Moderna vaccine coming soon for Canadians but no hard date set as yet

By: Terry Haig
Prime Minister Justin Trudeau said today that the Moderna COVID-19 vaccine will be available in Canada by the end of the month–if it passes regulatory muster.

If it is approved, the prime minister said, Canada will receive up to 168,000 doses before the end of December.
“As with the early shipments of the Pfizer vaccine, this moves us even further forward on getting Canadians protected as quickly as possible,” Trudeau said. “We are very, very well positioned.”
His announcement followed comments by Health Canada’s chief medical adviser on Monday that the country was on track to approve Moderna’s vaccine soon–though Dr. Supriya Sharma provided no hard date.
Sharma told reporters that Moderna provided the final clinical data on Friday to Health Canada, which has been reviewing the company’s vaccine since October.
All that’s left now, she said, is data on the manufacturing plants, which the department expects to receive by the end of the week.
“It does look promising and it does look positive,” Sharma said.
The pandemic has killed more than 13,500 people in Canada and infected nearly 470,000 others.
Canada, which already has enough vaccines secured to protect a population four times its size–the most of any country in the world–ordered an additional 20 million doses from Moderna earlier this month, bringing its confirmed order commitment to 40 million doses from the Massachusetts-based pharmaceutical giant.
Canada approved the Pfizer-BioNTech vaccine last week and what officials are calling the largest mass vaccination campaign in Canada’s history began yesterday when long-term care residents in Quebec City and Montreal and health-care workers in Toronto became the first persons in the country to receive their vaccinations
Vaccinations are scheduled today at a long-term facility in Ottawa and in Manitoba and Alberta tomorrow.

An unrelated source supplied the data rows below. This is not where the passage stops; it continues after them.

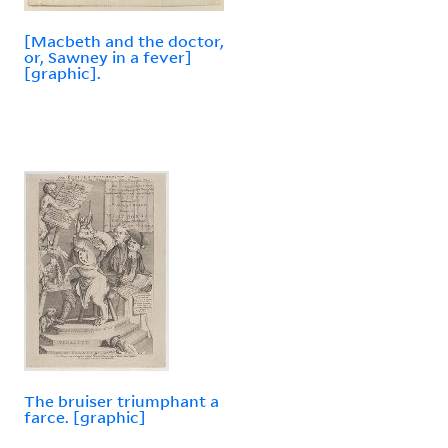
[Macbeth and the doctor,
or, Sawney in a fever]
[graphic].
The bruiser triumphant a
farce. [graphic]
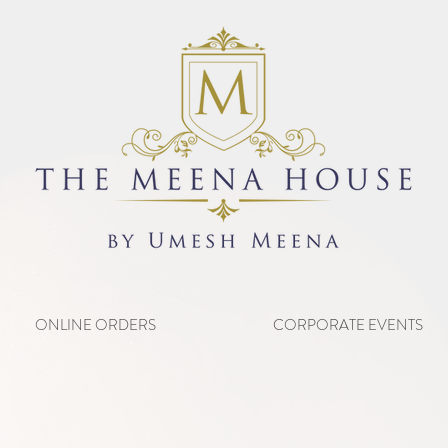
ONLINE ORDERS
CORPORATE EVENTS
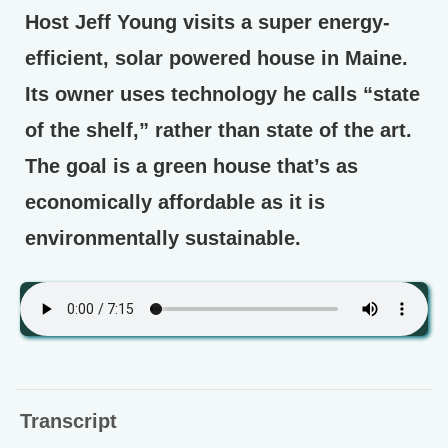
Host Jeff Young visits a super energy-
efficient, solar powered house in Maine.
Its owner uses technology he calls “state
of the shelf,” rather than state of the art.
The goal is a green house that’s as
economically affordable as it is
environmentally sustainable.
Transcript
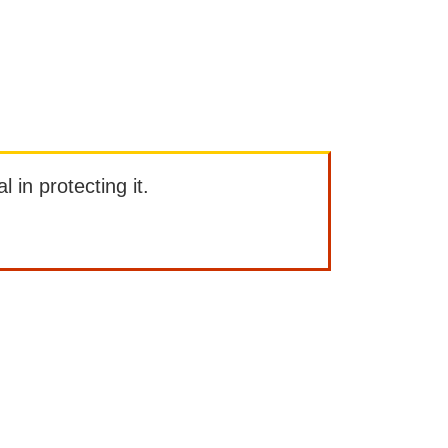
l in protecting it.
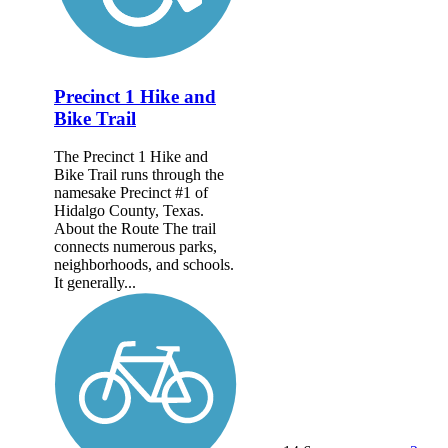
Precinct 1 Hike and
Bike Trail
The Precinct 1 Hike and
Bike Trail runs through the
namesake Precinct #1 of
Hidalgo County, Texas.
About the Route The trail
connects numerous parks,
neighborhoods, and schools.
It generally...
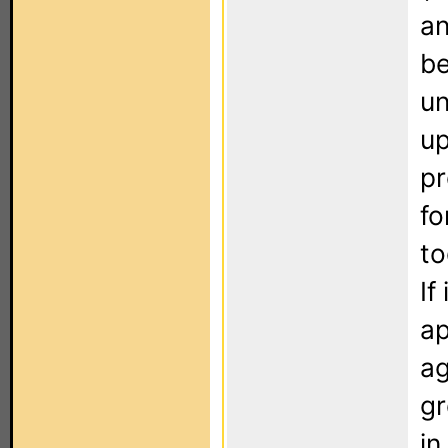
an
be
un
up
pr
fo
to
If
ap
ag
gr
in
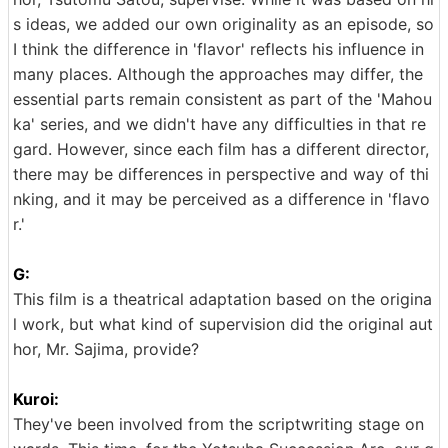
s ideas, we added our own originality as an episode, so
I think the difference in 'flavor' reflects his influence in
many places. Although the approaches may differ, the
essential parts remain consistent as part of the 'Mahou
ka' series, and we didn't have any difficulties in that re
gard. However, since each film has a different director,
there may be differences in perspective and way of thi
nking, and it may be perceived as a difference in 'flavo
r.'
G:
This film is a theatrical adaptation based on the origina
l work, but what kind of supervision did the original aut
hor, Mr. Sajima, provide?
Kuroi:
They've been involved from the scriptwriting stage on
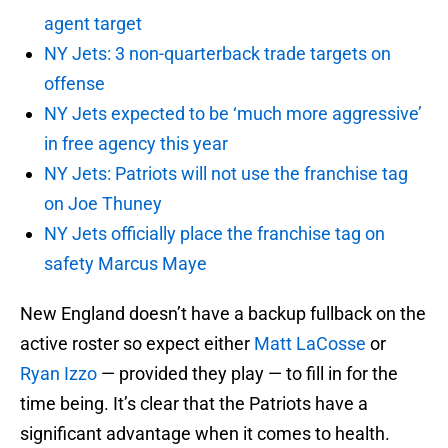
agent target
NY Jets: 3 non-quarterback trade targets on
offense
NY Jets expected to be ‘much more aggressive’
in free agency this year
NY Jets: Patriots will not use the franchise tag
on Joe Thuney
NY Jets officially place the franchise tag on
safety Marcus Maye
New England doesn’t have a backup fullback on the
active roster so expect either
Matt LaCosse
or
Ryan Izzo
— provided they play — to fill in for the
time being. It’s clear that the Patriots have a
significant advantage when it comes to health.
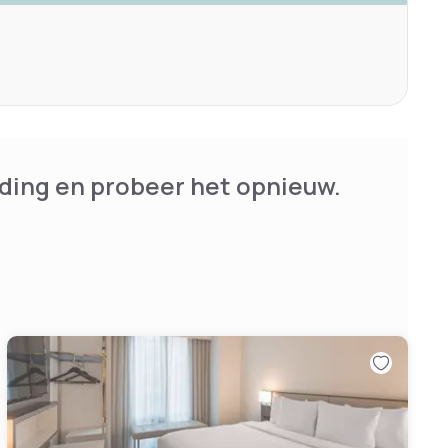
ding en probeer het opnieuw.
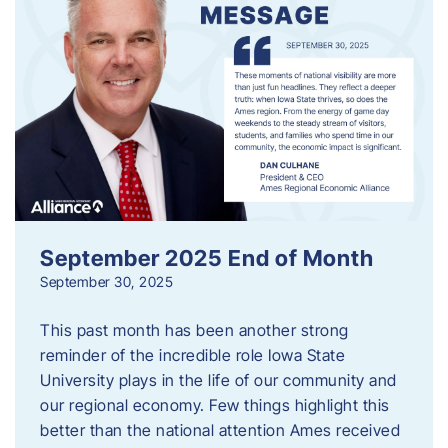
September 2025 End of Month
September 30, 2025
This past month has been another strong
reminder of the incredible role Iowa State
University plays in the life of our community and
our regional economy. Few things highlight this
better than the national attention Ames received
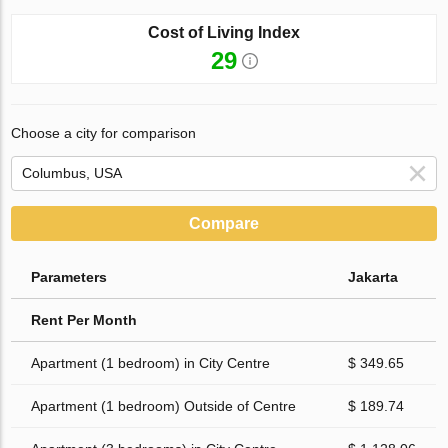
Cost of Living Index
29
Choose a city for comparison
Compare
Parameters
Jakarta
Rent Per Month
Apartment (1 bedroom) in City Centre
$ 349.65
Apartment (1 bedroom) Outside of Centre
$ 189.74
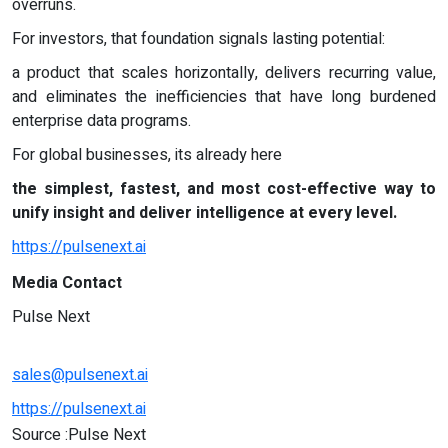
overruns.
For investors, that foundation signals lasting potential:
a product that scales horizontally, delivers recurring value,
and eliminates the inefficiencies that have long burdened
enterprise data programs.
For global businesses, its already here
the simplest, fastest, and most cost-effective way to
unify insight and deliver intelligence at every level.
https://pulsenext.ai
Media Contact
Pulse Next
sales@pulsenext.ai
https://pulsenext.ai
Source :Pulse Next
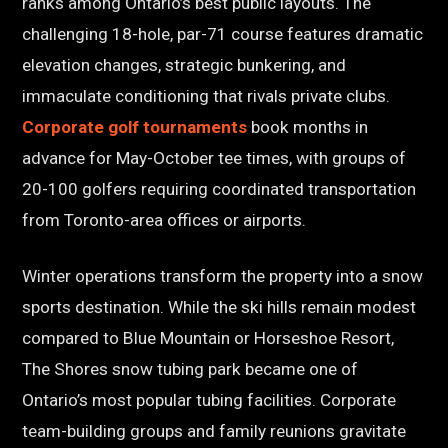
ranks among Ontario’s best public layouts. The
challenging 18-hole, par-71 course features dramatic
elevation changes, strategic bunkering, and
immaculate conditioning that rivals private clubs.
Corporate golf tournaments
book months in
advance for May-October tee times, with groups of
20-100 golfers requiring coordinated transportation
from Toronto-area offices or airports.
Winter operations transform the property into a snow
sports destination. While the ski hills remain modest
compared to Blue Mountain or Horseshoe Resort,
The Shores snow tubing park became one of
Ontario’s most popular tubing facilities. Corporate
team-building groups and family reunions gravitate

Procurement Minister Anita Anand said Monday she anticipates receiving 30,000 Pfizer-BioNTech doses both this week and next.
The federal government has said about 249,000 doses will arrive by the end of the month.
Both the Pfizer-BioNTech and the Moderna vaccines require two doses–21 days apart for Pfizer and 28 days apart for Moderna.
However, the Pfizer-BioNTech vaccine must be stored at temperatures below -70C while Moderna’s stays stable at -20C for up to six months.
That difference prompted Canada’s three northern territories–the Northwest Territories, Nunavut and Yukon–to wait for the Moderna vaccine.
Pfizer and Moderna together are expected to deliver 60 million doses of vaccine to Canada by next fall. Ottawa has signed deals with seven pharmaceutical companies to deliver millions of doses at a cost of $1 billion.
Sharma said Monday Health Canada was still reviewing AstraZeneca’s application after the company realized some patients in its clinical trial had not been given full doses of the vaccine.
She said Johnson & Johnson only submitted its application two weeks ago for Canadian approval and the teams are now conducting preliminary reviews.
Both the Pfizer-BioNTech and Moderna vaccines use messenger RNA technology, or mRNA, which directs cells in the body to make proteins to prevent or fight disease.
The U.S. Food and Drug Administration is expected to approve the use of the Moderna vaccine this Friday.